All participants were recorded in a quiet room with minimal background noise. A high-quality directional microphone (Shure SM58) was used, connected to a digital audio interface (Focusrite Scarlett 2i2) to ensure consistent and clear recordings. The audio was captured at a sampling rate of 44.1 kHz with 16-bit depth.

Participants were seated comfortably and positioned approximately 20 cm from the microphone. They were given time to familiarize themselves with the text before the recording session began. Clear instructions were provided on how to perform each speaking style.

Speaking styles

Each participant was asked to read the same text passage in four distinct speaking styles:

1.       Question: Participants were instructed to read the text as if they were asking questions, emphasizing rising intonation at appropriate points.

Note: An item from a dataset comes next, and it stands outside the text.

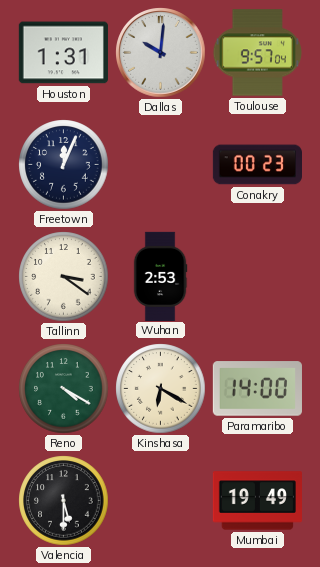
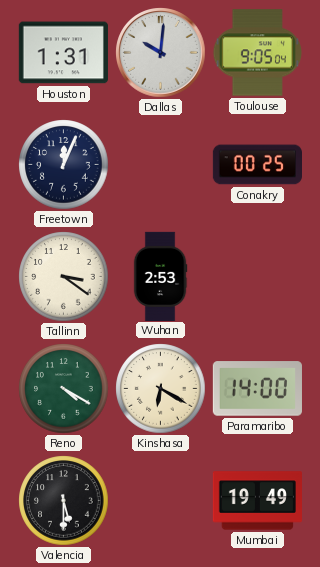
Toulouse: 9:57 -> 9:05
Conakry: 00:23 -> 00:25
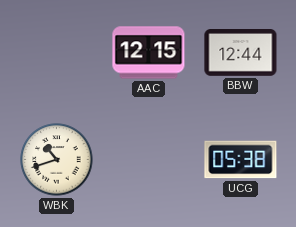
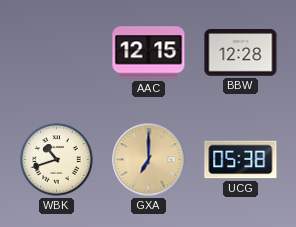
BBW: 12:44 -> 12:28
GXA: none -> 7:00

2.       Excited: Participants were asked to read the text with an excited tone, conveying enthusiasm and heightened emotion.

3.       Angry: Participants were instructed to read the text with an angry or frustrated tone, emphasizing intensity and sharp articulation.

4.       Happy: Participants were asked to read the text with a happy and cheerful tone, focusing on positive emotion and upbeat prosody.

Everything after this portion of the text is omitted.